Exercise goal –
In the entries that follow, find the word "Arena" and report each line it is on.

Data listing –
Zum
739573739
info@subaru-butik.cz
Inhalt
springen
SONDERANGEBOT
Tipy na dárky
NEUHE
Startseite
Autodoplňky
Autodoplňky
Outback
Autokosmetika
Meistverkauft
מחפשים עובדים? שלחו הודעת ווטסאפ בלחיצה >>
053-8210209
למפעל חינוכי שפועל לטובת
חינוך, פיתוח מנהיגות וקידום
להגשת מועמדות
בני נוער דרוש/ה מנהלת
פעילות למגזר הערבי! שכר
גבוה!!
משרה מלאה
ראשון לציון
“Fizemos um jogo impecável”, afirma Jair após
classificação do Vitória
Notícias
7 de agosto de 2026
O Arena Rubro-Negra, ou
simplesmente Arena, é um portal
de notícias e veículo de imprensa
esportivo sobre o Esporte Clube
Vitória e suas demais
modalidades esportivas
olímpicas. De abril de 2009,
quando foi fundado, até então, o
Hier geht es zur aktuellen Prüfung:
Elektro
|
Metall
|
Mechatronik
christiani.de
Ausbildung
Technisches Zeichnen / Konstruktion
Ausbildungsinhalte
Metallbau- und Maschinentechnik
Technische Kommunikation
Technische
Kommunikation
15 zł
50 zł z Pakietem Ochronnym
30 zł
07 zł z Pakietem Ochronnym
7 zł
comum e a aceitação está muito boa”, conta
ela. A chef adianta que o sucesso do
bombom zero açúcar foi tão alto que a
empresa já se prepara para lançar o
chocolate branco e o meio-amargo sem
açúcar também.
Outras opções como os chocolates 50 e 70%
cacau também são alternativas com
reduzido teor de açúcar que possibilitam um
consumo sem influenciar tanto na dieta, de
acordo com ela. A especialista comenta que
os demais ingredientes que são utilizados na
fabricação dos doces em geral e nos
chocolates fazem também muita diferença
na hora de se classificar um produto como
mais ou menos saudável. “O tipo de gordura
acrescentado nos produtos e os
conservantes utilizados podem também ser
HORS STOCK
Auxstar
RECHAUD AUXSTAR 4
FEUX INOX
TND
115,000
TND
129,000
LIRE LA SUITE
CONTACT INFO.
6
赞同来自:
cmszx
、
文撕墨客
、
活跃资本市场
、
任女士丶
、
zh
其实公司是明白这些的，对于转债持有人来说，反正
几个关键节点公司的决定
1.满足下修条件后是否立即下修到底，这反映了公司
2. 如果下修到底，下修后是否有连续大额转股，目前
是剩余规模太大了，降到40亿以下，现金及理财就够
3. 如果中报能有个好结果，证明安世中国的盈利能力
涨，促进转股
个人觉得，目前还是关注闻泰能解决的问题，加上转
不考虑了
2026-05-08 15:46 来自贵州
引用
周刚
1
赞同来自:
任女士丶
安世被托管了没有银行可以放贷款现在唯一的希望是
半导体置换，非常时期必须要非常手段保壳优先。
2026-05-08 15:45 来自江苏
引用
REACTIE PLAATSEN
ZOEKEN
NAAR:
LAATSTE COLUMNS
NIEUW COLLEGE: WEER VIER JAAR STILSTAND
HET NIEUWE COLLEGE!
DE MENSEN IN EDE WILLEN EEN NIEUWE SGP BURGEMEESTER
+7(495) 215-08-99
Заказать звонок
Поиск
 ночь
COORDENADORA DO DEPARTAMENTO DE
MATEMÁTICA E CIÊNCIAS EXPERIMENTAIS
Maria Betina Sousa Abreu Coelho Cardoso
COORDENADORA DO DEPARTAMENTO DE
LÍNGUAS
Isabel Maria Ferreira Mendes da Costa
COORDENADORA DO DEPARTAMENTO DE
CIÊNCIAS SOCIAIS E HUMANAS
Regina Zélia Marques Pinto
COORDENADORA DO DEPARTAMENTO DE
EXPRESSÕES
---
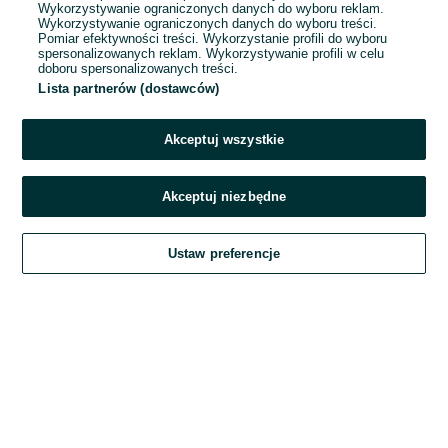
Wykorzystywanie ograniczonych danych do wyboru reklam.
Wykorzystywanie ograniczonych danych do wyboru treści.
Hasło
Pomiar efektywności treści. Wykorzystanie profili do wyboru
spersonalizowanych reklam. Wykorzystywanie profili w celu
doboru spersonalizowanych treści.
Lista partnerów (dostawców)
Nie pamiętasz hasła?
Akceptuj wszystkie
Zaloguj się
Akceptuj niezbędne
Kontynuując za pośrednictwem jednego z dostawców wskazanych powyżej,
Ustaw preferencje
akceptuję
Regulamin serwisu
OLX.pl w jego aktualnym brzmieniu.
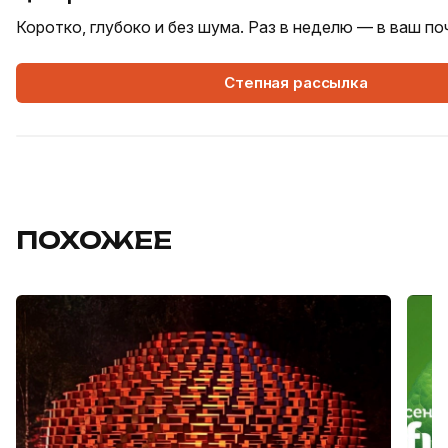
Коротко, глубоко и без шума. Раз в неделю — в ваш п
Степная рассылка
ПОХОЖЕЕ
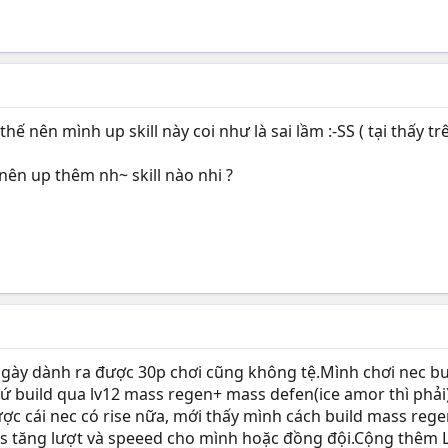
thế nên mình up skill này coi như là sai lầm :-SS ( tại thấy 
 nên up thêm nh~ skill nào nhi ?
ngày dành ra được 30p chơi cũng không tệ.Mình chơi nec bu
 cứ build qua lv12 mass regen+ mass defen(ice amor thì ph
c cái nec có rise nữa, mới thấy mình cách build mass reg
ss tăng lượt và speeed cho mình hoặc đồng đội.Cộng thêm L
--
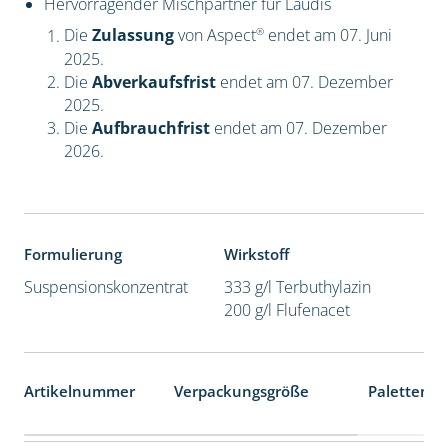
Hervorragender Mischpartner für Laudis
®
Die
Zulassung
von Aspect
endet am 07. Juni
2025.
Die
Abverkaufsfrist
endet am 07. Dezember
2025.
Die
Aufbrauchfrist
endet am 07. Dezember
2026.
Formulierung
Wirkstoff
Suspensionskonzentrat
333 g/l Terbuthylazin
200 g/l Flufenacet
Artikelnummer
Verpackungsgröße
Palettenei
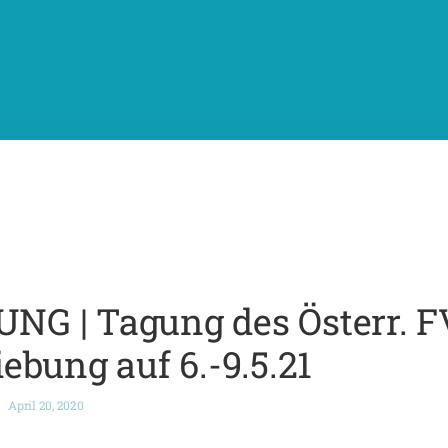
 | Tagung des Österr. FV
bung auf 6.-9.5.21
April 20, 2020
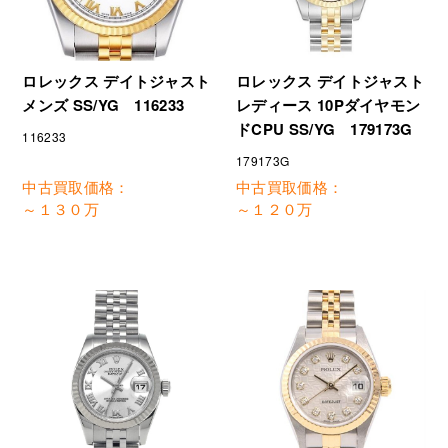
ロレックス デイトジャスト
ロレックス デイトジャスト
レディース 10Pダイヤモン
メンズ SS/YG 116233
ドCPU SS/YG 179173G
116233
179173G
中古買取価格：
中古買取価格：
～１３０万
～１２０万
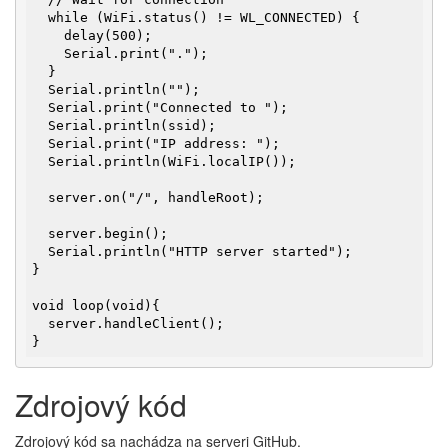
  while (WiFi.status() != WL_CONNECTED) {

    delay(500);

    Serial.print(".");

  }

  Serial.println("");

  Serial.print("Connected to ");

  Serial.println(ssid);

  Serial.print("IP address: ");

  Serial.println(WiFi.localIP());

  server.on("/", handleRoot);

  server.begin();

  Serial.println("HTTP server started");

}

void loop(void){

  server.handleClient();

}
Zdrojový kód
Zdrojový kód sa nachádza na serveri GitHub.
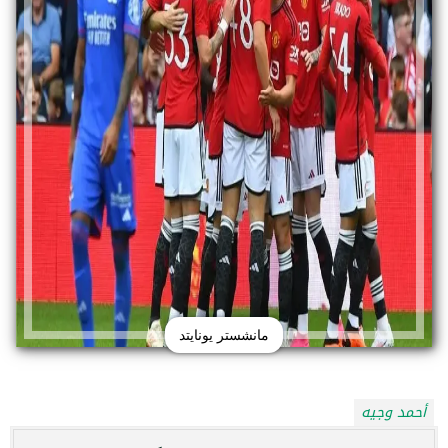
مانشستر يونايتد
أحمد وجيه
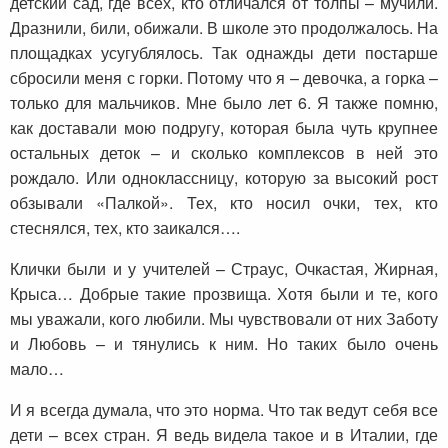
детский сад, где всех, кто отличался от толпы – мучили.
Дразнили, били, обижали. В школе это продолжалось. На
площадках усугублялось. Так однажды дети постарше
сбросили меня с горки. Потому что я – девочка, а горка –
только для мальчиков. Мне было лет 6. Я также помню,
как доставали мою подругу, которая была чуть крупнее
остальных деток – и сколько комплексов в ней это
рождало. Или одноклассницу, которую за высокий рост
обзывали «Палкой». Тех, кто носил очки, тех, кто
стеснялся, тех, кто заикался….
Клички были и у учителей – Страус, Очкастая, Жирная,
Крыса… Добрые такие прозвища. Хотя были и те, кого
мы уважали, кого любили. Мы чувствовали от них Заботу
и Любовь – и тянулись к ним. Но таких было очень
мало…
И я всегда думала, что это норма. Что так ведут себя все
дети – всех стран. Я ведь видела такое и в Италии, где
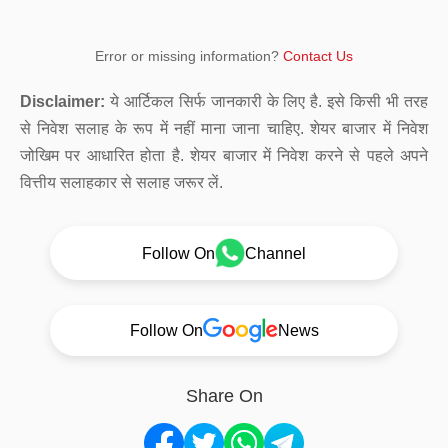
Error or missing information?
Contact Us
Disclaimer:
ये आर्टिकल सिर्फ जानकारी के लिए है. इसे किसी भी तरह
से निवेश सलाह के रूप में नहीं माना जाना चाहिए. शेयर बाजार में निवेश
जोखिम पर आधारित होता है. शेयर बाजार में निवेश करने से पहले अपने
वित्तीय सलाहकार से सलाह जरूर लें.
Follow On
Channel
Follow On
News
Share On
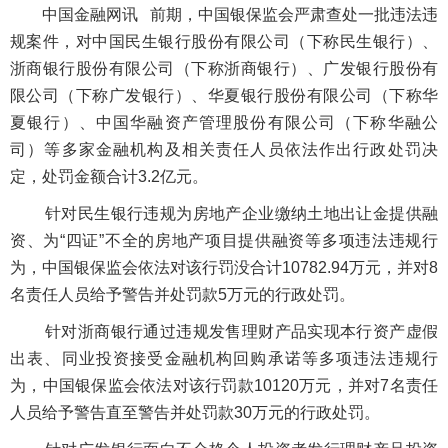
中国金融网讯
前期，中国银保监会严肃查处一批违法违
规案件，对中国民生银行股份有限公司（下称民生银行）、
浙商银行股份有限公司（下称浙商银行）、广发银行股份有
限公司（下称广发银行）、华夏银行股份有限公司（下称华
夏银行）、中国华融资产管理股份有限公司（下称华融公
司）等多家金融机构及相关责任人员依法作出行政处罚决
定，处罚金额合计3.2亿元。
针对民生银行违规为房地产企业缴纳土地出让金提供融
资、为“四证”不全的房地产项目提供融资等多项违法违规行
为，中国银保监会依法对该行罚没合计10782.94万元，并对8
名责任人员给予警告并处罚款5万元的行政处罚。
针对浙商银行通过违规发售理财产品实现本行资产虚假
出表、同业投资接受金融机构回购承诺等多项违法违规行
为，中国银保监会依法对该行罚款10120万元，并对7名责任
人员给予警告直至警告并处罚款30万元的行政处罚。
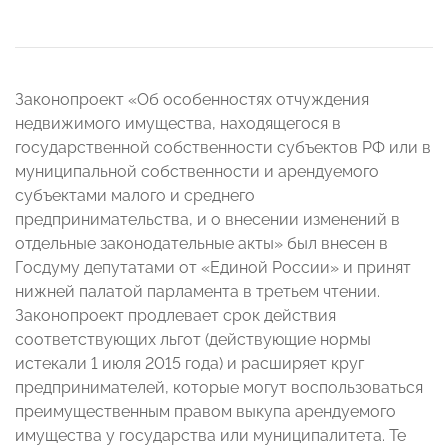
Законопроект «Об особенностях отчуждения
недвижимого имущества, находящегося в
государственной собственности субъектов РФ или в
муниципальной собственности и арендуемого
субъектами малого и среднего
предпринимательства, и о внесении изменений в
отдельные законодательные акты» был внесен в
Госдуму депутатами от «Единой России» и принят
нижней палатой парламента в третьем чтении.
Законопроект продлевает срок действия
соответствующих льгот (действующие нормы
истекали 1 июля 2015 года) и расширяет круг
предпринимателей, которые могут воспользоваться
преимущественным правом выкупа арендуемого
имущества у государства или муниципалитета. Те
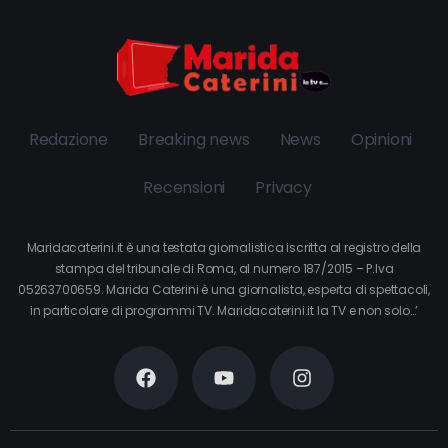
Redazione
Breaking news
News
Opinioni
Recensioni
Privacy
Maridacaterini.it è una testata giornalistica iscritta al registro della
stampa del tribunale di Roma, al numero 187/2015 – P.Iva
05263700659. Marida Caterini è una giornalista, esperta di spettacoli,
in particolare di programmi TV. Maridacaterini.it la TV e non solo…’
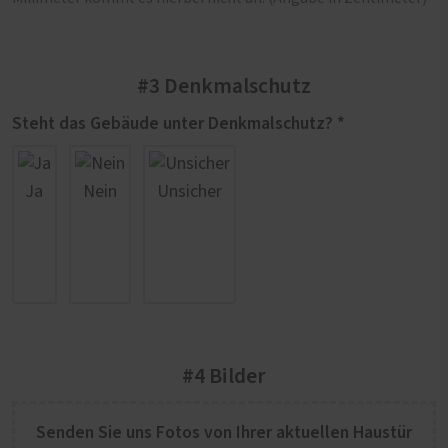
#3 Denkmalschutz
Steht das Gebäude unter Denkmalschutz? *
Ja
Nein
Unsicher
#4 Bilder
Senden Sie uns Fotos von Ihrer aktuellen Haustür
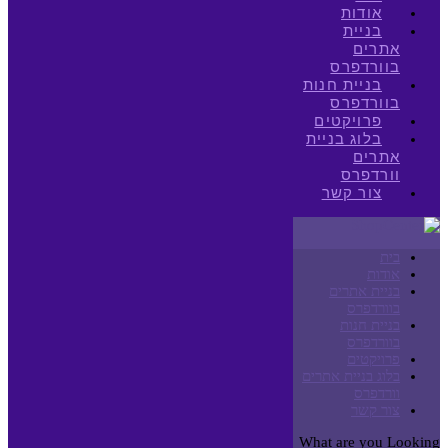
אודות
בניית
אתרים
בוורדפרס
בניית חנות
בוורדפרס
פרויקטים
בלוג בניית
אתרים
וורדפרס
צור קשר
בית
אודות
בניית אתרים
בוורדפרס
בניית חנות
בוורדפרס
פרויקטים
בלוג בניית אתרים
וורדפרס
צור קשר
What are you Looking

Response to this task –
O Arena Rubro-Negra, ou
simplesmente Arena, é um portal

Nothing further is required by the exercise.